Task description :: Search the records below for the string "convite" and copy each line where it turns up.

(Beginning of Supplied information)

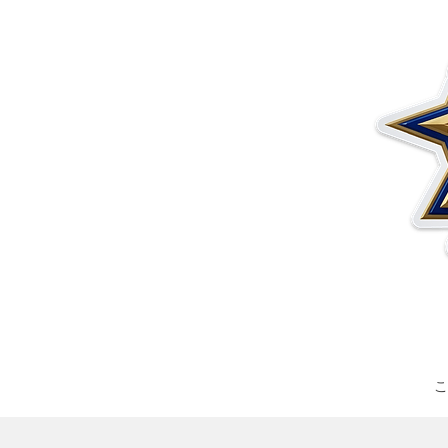
その他の製品
サンプル
こ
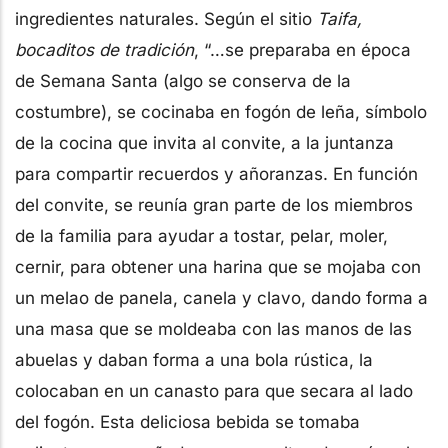
ingredientes naturales. Según el sitio
Taifa,
bocaditos de tradición
, “…se preparaba en época
de Semana Santa (algo se conserva de la
costumbre), se cocinaba en fogón de leña, símbolo
de la cocina que invita al convite, a la juntanza
para compartir recuerdos y añoranzas. En función
del convite, se reunía gran parte de los miembros
de la familia para ayudar a tostar, pelar, moler,
cernir, para obtener una harina que se mojaba con
un melao de panela, canela y clavo, dando forma a
una masa que se moldeaba con las manos de las
abuelas y daban forma a una bola rústica, la
colocaban en un canasto para que secara al lado
del fogón. Esta deliciosa bebida se tomaba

(End of Supplied information)

Result of this exercise ::
de la cocina que invita al convite, a la juntanza
del convite, se reunía gran parte de los miembros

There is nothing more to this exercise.